The Gemara on page eleven opens up with a discussion about a righteous gentile named Onkelos, the son of Kelonimus (it is doubtful whether the Onkelos here is the Onkelos of the Targums). The story of him, which I will tell later, follows on the heels of another long teaching about some other righteous gentiles, Antoninus who was a good friend of Rebbe (R’Yehuda Hanasi). And the story of Keitah Bar Shallum, who protected the Jewish community against a particularly Caesar who hated the Jews. According to the Gemara, all of these gentiles have a portion in the world to come even if they had not fully converted to Judaism such as the case with Keitah Bar Shallum who merely circumcised himself but failed to fulfill other requirements of conversion.

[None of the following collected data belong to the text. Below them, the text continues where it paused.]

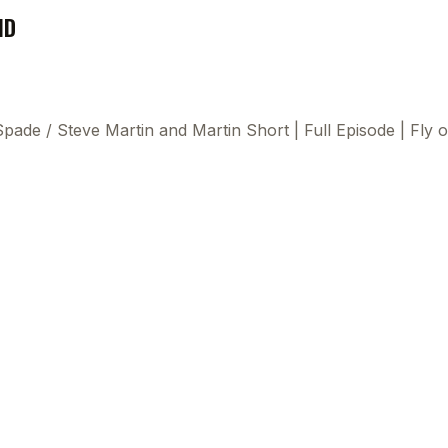
ND
 Spade
/
Steve Martin and Martin Short | Full Episode | Fly
This
beca
ads 
mom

Accordingly when Keith Bar Shallum died he was emitted right away into the world to come:
“A heavenly voice emanated and proclaimed: Keitah bar Shallum is ready for the life of the world to come”. Rebbi wept and said: “There is one who acquires his portion in the world to come in one hour, and there is another who acquires his portion in the world to come only after many years.”
Avodah Zarah 10b.
Now we return to the discussion about Onkelos, the son of Kelonimus.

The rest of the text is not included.